======== DATA RECORDS ========

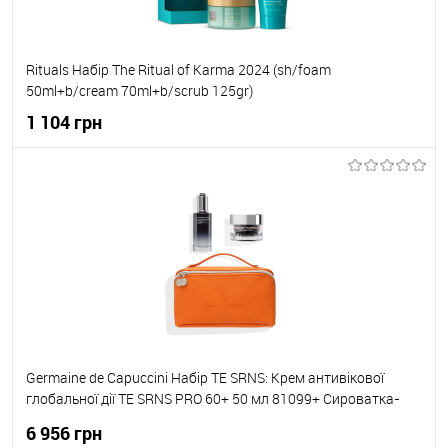
Rituals Набір The Ritual of Karma 2024 (sh/foam
50ml+b/cream 70ml+b/scrub 125gr)
1 104 грн
До кошика
До обраного
В наявності
Germaine de Capuccini Набір TE SRNS: Крем антивікової
глобальної дії TE SRNS PRO 60+ 50 мл 81099+ Сироватка-
бустер відновлююча TE SRNS Repair Night Progress 50мл
6 956 грн
81709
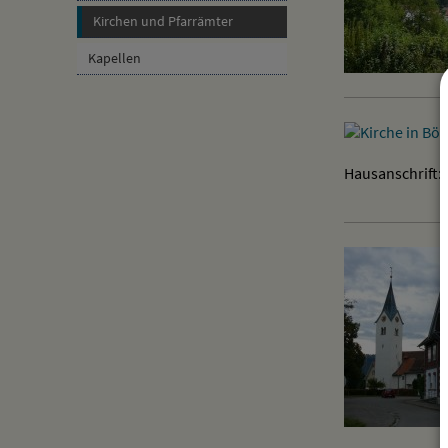
Kirchen und Pfarrämter
Kapellen
Hausanschrift:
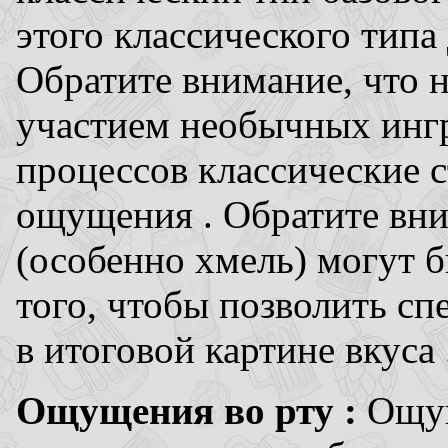
этого классического тип
Обратите внимание, что н
участием необычных ингр
процессов классические с
ощущения . Обратите вни
(особенно хмель) могут 
того, чтобы позволить сп
в итоговой картине вкуса 
Ощущения во рту :
Ощущ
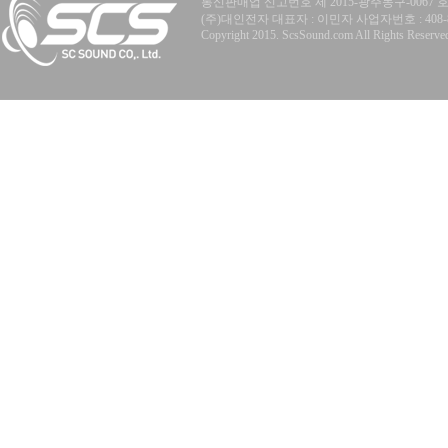
통신판매업 신고번호 제 2015-광주동구-0067 
(주)대인전자 대표자 : 이민자 사업자번호 : 408-81-77
Copyright 2015. ScsSound.com All Rights Reserve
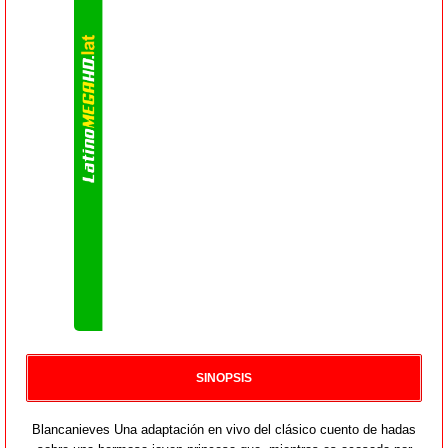
SINOPSIS
Blancanieves Una adaptación en vivo del clásico cuento de hadas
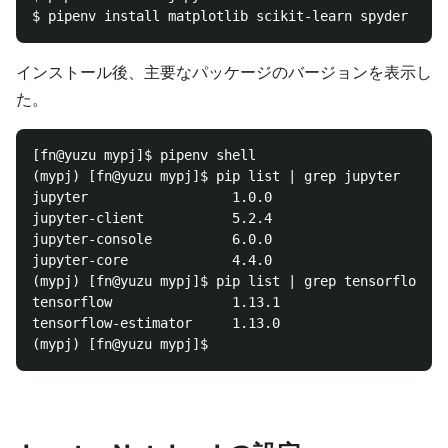
インストール後、主要なパッケージのバージョンを表示し
た。
[fn@yuzu mypj]$ pipenv shell

(mypj) [fn@yuzu mypj]$ pip list | grep jupyter

jupyter                  1.0.0

jupyter-client           5.2.4

jupyter-console          6.0.0

jupyter-core             4.4.0

(mypj) [fn@yuzu mypj]$ pip list | grep tensorflow

tensorflow               1.13.1

tensorflow-estimator     1.13.0
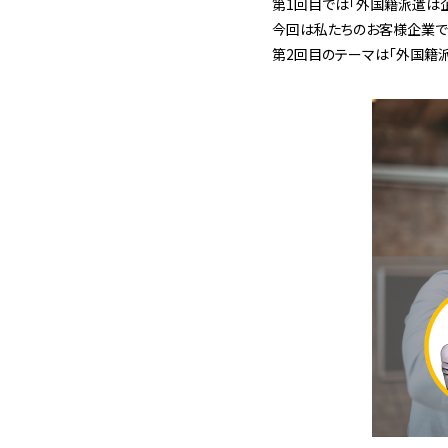
第1回目では「外国籍派遣は企
今回は私たちのお客様企業で
第2回目のテーマは「
外国籍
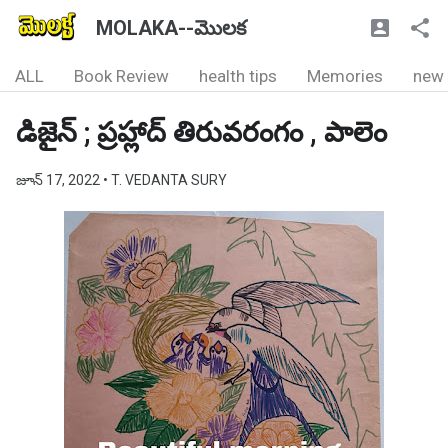
MOLAKA--మొలక
ALL
Book Review
health tips
Memories
new
డిజైన్ ; ప్రహ్లాద్ తిరువరంగం , పాలెం
జూన్ 17, 2022
• T. VEDANTA SURY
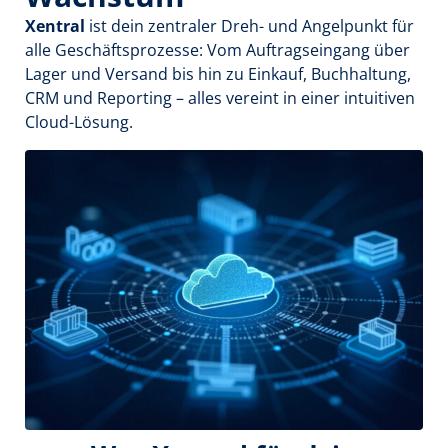
Xentral
ist dein zentraler Dreh- und Angelpunkt für
alle Geschäftsprozesse: Vom Auftragseingang über
Lager und Versand bis hin zu Einkauf, Buchhaltung,
CRM und Reporting – alles vereint in einer intuitiven
Cloud-Lösung.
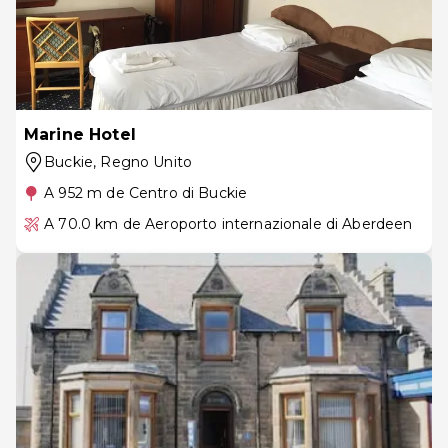
Marine Hotel
Buckie
, Regno Unito
A 952 m de Centro di Buckie
A 70.0 km de Aeroporto internazionale di Aberdeen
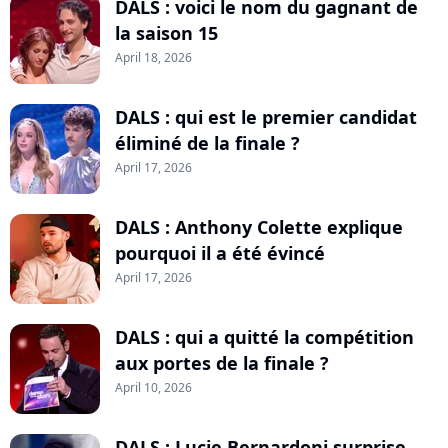
DALS : voici le nom du gagnant de
la saison 15
April 18, 2026
DALS : qui est le premier candidat
éliminé de la finale ?
April 17, 2026
DALS : Anthony Colette explique
pourquoi il a été évincé
April 17, 2026
DALS : qui a quitté la compétition
aux portes de la finale ?
April 10, 2026
DALS : Lucie Bernardoni surprise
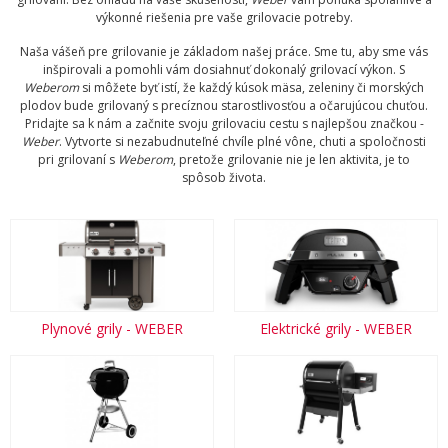
výkonné riešenia pre vaše grilovacie potreby.
Naša vášeň pre grilovanie je základom našej práce. Sme tu, aby sme vás
inšpirovali a pomohli vám dosiahnuť dokonalý grilovací výkon. S
Weberom
si môžete byť istí, že každý kúsok mäsa, zeleniny či morských
plodov bude grilovaný s precíznou starostlivosťou a očarujúcou chuťou.
Pridajte sa k nám a začnite svoju grilovaciu cestu s najlepšou značkou -
Weber
. Vytvorte si nezabudnuteľné chvíle plné vône, chuti a spoločnosti
pri grilovaní s
Weberom
, pretože grilovanie nie je len aktivita, je to
spôsob života.
Plynové grily - WEBER
Elektrické grily - WEBER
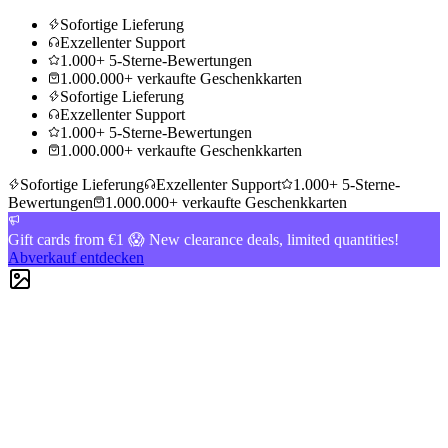
Sofortige Lieferung
Exzellenter Support
1.000+ 5-Sterne-Bewertungen
1.000.000+ verkaufte Geschenkkarten
Sofortige Lieferung
Exzellenter Support
1.000+ 5-Sterne-Bewertungen
1.000.000+ verkaufte Geschenkkarten
Sofortige Lieferung
Exzellenter Support
1.000+ 5-Sterne-
Bewertungen
1.000.000+ verkaufte Geschenkkarten
Gift cards from €1 😱 New clearance deals, limited quantities!
Abverkauf entdecken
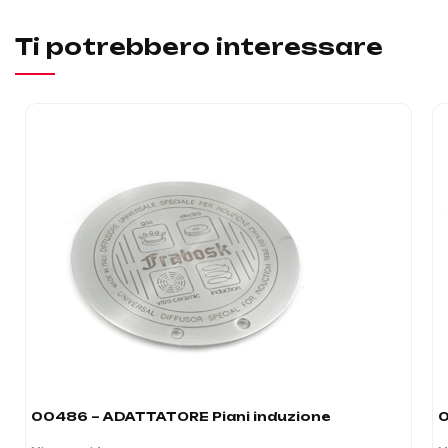
Ti potrebbero interessare
00486 – ADATTATORE Piani induzione
0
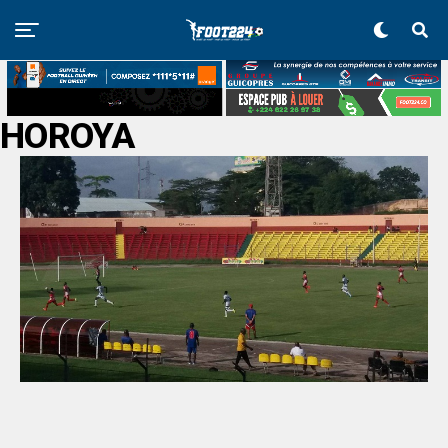
HOROYA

========

Every line in the records is to be retyped exactly as it stands; the pictures stay out.

Rituals Набір The Ritual of Karma 2024 (sh/foam
50ml+b/cream 70ml+b/scrub 125gr)
1 104 грн
До кошика
До обраного
В наявності
Germaine de Capuccini Набір TE SRNS: Крем антивікової
глобальної дії TE SRNS PRO 60+ 50 мл 81099+ Сироватка-
бустер відновлююча TE SRNS Repair Night Progress 50мл
6 956 грн
81709
Kirchen und Pfarrämter
Kapellen
Hausanschrift:
этого классического тип
Обратите внимание, что н
участием необычных ингр
процессов классические с
ощущения . Обратите вни
(особенно хмель) могут 
того, чтобы позволить сп
в итоговой картине вкуса 
Ощущения во рту :
Ощущ
통신판매업 신고번호 제 2015-광주동구-0067 
(주)대인전자 대표자 : 이민자 사업자번호 : 408-81-77
Copyright 2015. ScsSound.com All Rights Reserve
SINOPSIS
Blancanieves Una adaptación en vivo del clásico cuento de hadas
インストール後、主要なパッケージのバージョンを表示し
た。
[fn@yuzu mypj]$ pipenv shell

(mypj) [fn@yuzu mypj]$ pip list | grep jupyter

jupyter                  1.0.0

jupyter-client           5.2.4

jupyter-console          6.0.0

jupyter-core             4.4.0

(mypj) [fn@yuzu mypj]$ pip list | grep tensorflow

tensorflow               1.13.1

tensorflow-estimator     1.13.0
第1回目では「外国籍派遣は企
今回は私たちのお客様企業で
第2回目のテーマは「
外国籍
MOLAKA--మొలక
ALL
Book Review
health tips
Memories
new
డిజైన్ ; ప్రహ్లాద్ తిరువరంగం , పాలెం
జూన్ 17, 2022
• T. VEDANTA SURY
Xentral
ist dein zentraler Dreh- und Angelpunkt für
alle Geschäftsprozesse: Vom Auftragseingang über
Lager und Versand bis hin zu Einkauf, Buchhaltung,
CRM und Reporting – alles vereint in einer intuitiven
Cloud-Lösung.
Marine Hotel
Buckie
, Regno Unito
A 952 m de Centro di Buckie
A 70.0 km de Aeroporto internazionale di Aberdeen
DALS : voici le nom du gagnant de
la saison 15
April 18, 2026
DALS : qui est le premier candidat
éliminé de la finale ?
April 17, 2026
DALS : Anthony Colette explique
pourquoi il a été évincé
April 17, 2026
DALS : qui a quitté la compétition
aux portes de la finale ?
April 10, 2026
DALS : Lucie Bernardoni surprise
výkonné riešenia pre vaše grilovacie potreby.
Naša vášeň pre grilovanie je základom našej práce. Sme tu, aby sme vás
inšpirovali a pomohli vám dosiahnuť dokonalý grilovací výkon. S
Weberom
si môžete byť istí, že každý kúsok mäsa, zeleniny či morských
plodov bude grilovaný s precíznou starostlivosťou a očarujúcou chuťou.
Pridajte sa k nám a začnite svoju grilovaciu cestu s najlepšou značkou -
Weber
. Vytvorte si nezabudnuteľné chvíle plné vône, chuti a spoločnosti
pri grilovaní s
Weberom
, pretože grilovanie nie je len aktivita, je to
spôsob života.
Plynové grily - WEBER
Elektrické grily - WEBER
Sofortige Lieferung
Exzellenter Support
1.000+ 5-Sterne-Bewertungen
1.000.000+ verkaufte Geschenkkarten
Sofortige Lieferung
Exzellenter Support
1.000+ 5-Sterne-Bewertungen
1.000.000+ verkaufte Geschenkkarten
Sofortige Lieferung
Exzellenter Support
1.000+ 5-Sterne-
Bewertungen
1.000.000+ verkaufte Geschenkkarten
Gift cards from €1 😱 New clearance deals, limited quantities!
Abverkauf entdecken
Ti potrebbero interessare
00486 – ADATTATORE Piani induzione
0
HOROYA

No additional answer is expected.